Effects of Myopathy-causing Mutations on Tropomyosin Structure and Function

Tropomyosin determinants for actin binding have not been identified completely and the nature and position of residues involved in thin filament dynamics has not been established. To date a number of Tropomyosin mutations have been linked to several muscle diseases including cardiomyopathies and skeletal muscle myopathies. In this thesis, we aimed to investigate the following tropomyosin mutations R90G, E163K, R167G, E240K, R244G and M2811 which have been shown to cause several severe skeletal muscle myopathies. We used various structural, biochemical and kinetic methods to assess the impact of these mutations on tropomyosin structure and biochemical properties.
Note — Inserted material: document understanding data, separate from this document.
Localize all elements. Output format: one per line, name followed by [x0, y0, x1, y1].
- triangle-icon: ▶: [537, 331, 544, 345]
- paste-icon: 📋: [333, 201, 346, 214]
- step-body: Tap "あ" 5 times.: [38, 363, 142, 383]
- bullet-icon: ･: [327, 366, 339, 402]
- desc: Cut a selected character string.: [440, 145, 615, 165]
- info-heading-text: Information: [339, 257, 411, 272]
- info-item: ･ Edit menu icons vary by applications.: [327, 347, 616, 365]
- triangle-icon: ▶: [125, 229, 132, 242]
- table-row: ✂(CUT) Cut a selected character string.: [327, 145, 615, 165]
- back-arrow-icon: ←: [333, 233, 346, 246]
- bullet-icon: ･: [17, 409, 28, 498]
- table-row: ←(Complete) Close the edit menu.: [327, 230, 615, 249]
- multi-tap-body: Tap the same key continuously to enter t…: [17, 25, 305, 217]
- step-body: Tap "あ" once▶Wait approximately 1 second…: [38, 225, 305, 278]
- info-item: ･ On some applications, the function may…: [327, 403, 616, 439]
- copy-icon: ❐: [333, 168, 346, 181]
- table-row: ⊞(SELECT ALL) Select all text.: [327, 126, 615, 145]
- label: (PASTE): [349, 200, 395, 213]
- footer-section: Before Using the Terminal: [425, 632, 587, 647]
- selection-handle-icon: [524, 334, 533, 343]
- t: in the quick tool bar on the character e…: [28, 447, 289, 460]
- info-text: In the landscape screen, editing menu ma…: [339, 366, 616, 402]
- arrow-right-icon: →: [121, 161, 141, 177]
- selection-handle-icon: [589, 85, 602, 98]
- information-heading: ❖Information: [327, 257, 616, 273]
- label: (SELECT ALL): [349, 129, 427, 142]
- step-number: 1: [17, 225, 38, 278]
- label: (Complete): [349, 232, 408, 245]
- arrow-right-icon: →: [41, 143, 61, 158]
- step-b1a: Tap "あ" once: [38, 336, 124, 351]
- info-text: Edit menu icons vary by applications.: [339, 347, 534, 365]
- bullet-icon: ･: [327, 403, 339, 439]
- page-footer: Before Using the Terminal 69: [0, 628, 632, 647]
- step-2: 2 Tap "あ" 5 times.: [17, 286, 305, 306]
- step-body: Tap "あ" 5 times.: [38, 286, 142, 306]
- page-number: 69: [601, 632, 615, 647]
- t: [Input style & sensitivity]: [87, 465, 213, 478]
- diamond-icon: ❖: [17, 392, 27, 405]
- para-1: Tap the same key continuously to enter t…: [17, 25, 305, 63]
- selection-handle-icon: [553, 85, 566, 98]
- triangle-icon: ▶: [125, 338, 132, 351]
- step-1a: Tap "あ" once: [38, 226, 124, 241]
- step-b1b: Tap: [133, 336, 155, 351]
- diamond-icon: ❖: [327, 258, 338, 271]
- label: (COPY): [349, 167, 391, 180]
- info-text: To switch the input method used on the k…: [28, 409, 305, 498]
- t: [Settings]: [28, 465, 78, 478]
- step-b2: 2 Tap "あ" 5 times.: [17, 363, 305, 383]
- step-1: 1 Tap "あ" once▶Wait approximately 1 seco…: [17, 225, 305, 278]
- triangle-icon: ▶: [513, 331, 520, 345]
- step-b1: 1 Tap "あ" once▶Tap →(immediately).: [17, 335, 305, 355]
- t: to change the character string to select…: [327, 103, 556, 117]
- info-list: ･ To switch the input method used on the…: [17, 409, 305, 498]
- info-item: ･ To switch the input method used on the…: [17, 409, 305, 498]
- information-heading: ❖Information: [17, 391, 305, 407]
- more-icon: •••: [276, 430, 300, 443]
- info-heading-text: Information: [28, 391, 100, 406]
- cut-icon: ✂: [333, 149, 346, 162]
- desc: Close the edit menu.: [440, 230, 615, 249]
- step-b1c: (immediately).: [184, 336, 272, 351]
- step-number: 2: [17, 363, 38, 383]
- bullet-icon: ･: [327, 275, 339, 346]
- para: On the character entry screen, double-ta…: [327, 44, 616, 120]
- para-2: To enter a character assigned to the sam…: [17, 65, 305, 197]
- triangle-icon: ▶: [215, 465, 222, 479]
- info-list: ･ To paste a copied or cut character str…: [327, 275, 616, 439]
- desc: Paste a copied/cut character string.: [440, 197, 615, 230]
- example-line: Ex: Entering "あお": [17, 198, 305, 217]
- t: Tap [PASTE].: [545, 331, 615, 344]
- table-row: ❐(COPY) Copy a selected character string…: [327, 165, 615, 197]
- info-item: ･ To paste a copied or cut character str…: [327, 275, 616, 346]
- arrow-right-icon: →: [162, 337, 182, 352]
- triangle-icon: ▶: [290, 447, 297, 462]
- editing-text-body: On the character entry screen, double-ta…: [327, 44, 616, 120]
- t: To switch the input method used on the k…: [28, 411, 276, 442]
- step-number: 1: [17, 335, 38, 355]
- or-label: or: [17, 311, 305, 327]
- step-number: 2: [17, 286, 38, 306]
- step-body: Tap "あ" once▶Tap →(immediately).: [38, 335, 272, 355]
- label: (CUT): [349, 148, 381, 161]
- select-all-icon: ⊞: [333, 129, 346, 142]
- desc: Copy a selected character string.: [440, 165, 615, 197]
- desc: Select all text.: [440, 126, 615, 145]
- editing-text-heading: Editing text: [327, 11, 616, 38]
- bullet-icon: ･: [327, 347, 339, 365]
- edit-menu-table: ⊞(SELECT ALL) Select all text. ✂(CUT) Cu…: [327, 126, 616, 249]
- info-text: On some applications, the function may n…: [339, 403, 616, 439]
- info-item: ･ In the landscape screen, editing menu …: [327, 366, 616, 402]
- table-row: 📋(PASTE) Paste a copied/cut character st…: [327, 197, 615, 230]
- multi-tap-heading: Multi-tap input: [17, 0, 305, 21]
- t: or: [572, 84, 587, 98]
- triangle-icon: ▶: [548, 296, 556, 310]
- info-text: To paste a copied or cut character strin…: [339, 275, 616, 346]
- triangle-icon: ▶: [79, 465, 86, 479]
Fluorescence emission spectroscopy, and transient kinetics were used to assess the effect of these mutations on the equilibrium distribution and kinetics of transitions between different thin filament regulatory states. Overall the data demonstrated that: 1) all tropomyosin mutations except (E163K, E240K, M2811 and R90GR167G) affected the thermal stability of tropomyosin but not the a-helical coiled coil structure. 2) The size of the cooperative unit n was reduced by all tropomyosin mutations. 3) Tropomyosin mutations did not affect the proportion of thin filaments in the blocked state (at low Ca2+). 4) Tropomyosin mutations did affect the maximum observed rate constant of thin filament transition between the ON and OFF states. 5) Several tropomyosin mutations have affected tropomyosin-troponin binding affinity but none of the mutations had any effect on the actin binding affinity. Overall these results provide insight into the mechanism by which tropomyosin bind actin and troponin, tropomyosin related thin filament cooperativity and allosteric transitions.